The concurrent absence of media coverage about the epidemic of missing Black women renders them gone and seemingly forgotten. Black women also experience disparate health outcomes and multiple barriers when accessing quality healthcare. Black women in the U.S. experience higher rates of many preventable health conditions and are about three to four times more likely to die during pregnancy or from complications resulting from childbirth than any other racial group.

 Ironically, the same racial and gender-based structures that render Black women invisible also contribute to them being hyper-visible. Adding to decades of oppressive and negative tropes about Black women, it perhaps might’ve been former President Ronald Regan who helped shape the image of Black women who receive government assistance as Cadillac-driving welfare queens making them the black, gold wearing, neck rolling, female bogeyman of conservative America. This image of the welfare recipient has remained racialized, despite empirical evidence that welfare recipients are overwhelmingly white.

 Other negative tropes such as Yvette, a naïve (at best) love-struck, single Blackmother who can’t seem to shake her attraction for infantile, abusive, and apathetic men, in the film Baby Boy, further position Black women as hyper-visible and stereotyped. For every Hidden Figures, ten other films push the narrative of the Diary of a Mad Black Woman.  It’s no wonder Black women like myself are constantly having to negotiate and renegotiate our identities both in personal and professional spaces.

Black women are often tokenized and have to do all kinds of tricks to mitigate the negative outcomes associated with discrimination.
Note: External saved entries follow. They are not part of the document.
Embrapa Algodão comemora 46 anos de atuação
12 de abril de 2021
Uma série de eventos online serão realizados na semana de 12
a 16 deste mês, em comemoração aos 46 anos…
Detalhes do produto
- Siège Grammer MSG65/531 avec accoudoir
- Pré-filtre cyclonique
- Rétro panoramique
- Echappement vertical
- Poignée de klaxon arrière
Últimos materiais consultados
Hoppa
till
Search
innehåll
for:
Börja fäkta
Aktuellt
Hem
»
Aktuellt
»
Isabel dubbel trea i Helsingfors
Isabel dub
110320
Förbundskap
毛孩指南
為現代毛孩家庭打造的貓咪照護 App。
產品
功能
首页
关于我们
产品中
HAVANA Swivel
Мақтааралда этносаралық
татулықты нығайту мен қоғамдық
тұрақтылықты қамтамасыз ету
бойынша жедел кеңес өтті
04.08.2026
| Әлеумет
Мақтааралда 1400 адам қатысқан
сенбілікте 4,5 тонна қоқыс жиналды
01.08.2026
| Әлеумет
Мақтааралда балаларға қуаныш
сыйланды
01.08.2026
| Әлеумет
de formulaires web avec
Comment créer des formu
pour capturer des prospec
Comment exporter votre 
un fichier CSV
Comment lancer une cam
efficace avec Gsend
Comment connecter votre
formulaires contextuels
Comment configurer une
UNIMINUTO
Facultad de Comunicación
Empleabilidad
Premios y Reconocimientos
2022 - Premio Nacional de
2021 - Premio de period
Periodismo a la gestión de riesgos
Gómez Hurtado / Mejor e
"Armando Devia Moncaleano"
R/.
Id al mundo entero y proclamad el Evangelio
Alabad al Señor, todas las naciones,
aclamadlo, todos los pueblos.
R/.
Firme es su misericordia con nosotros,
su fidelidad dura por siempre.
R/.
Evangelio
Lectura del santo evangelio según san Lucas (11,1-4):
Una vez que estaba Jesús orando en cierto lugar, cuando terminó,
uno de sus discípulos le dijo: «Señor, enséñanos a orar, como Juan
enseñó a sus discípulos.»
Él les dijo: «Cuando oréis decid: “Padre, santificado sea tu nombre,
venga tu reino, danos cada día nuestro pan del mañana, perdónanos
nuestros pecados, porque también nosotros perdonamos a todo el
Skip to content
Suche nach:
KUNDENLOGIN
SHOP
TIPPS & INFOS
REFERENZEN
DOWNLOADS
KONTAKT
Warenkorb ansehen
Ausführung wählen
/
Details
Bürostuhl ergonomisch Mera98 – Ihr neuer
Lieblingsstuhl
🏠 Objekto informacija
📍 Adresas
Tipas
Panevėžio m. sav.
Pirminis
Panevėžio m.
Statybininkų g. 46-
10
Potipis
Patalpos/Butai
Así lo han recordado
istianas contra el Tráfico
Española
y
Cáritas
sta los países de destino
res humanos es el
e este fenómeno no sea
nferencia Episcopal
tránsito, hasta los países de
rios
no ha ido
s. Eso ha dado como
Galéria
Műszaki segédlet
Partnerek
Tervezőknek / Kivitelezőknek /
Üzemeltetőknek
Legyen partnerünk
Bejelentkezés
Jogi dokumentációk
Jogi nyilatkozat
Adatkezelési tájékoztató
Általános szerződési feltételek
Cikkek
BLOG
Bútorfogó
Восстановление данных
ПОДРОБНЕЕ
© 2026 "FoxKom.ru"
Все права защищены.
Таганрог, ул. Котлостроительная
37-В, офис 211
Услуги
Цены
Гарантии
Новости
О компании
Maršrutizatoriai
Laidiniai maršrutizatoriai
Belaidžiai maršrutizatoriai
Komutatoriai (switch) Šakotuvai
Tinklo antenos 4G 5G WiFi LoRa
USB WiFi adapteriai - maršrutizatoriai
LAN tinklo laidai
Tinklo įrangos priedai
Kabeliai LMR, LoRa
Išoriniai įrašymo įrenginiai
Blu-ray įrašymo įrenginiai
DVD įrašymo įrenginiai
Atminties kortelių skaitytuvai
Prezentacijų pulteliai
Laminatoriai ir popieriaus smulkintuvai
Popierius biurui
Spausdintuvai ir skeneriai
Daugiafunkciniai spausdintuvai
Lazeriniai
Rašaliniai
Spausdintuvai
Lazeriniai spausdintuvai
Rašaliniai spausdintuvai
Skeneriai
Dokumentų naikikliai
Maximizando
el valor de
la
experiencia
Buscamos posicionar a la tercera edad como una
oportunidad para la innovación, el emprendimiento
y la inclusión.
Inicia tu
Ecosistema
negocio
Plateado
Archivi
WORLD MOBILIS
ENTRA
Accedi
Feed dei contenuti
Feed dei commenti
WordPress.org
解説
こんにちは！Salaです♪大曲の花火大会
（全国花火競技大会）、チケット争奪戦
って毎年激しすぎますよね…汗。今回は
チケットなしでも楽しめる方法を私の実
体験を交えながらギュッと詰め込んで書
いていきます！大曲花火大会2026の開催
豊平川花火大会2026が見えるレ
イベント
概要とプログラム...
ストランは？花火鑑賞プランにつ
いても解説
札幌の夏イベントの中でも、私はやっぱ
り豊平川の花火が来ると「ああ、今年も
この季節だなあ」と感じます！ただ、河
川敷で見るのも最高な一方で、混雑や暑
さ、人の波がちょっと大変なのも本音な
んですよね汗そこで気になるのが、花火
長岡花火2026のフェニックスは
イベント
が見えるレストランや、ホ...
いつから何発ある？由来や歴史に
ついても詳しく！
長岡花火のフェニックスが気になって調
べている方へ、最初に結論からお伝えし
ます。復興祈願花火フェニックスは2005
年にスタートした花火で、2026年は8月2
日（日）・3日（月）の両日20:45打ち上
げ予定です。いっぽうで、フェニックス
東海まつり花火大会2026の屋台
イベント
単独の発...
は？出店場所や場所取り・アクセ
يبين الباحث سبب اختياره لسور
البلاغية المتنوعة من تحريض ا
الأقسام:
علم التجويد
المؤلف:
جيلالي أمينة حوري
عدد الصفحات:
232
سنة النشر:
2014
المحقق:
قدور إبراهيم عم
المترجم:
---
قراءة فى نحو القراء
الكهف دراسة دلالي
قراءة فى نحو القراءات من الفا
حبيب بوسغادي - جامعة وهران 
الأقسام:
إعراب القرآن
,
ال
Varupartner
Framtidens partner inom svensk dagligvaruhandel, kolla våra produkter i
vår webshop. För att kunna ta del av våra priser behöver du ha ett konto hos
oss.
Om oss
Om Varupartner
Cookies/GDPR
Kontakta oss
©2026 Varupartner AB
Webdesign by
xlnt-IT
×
About 10.5% of conferred PhDs have been earned by Black women compared to 65.2% of white women and Black women only make up 3% of full-time professors compared to 27% of white women. I wanted to hide during my baby mama experience because I’m constantly one complaint away from being deemed “the angry Black woman.”

At that moment, while in a room of esteemed colleagues I was not viewed as a peer. My achievements were invisible and overridden by my femaleness and my Blackness, which also made my hyper-visible. But in the true tradition of Black women who have come before me and all other Black women who fight alongside me — we continue to persevere and remain cautious to not believe the lies that are told about Black women.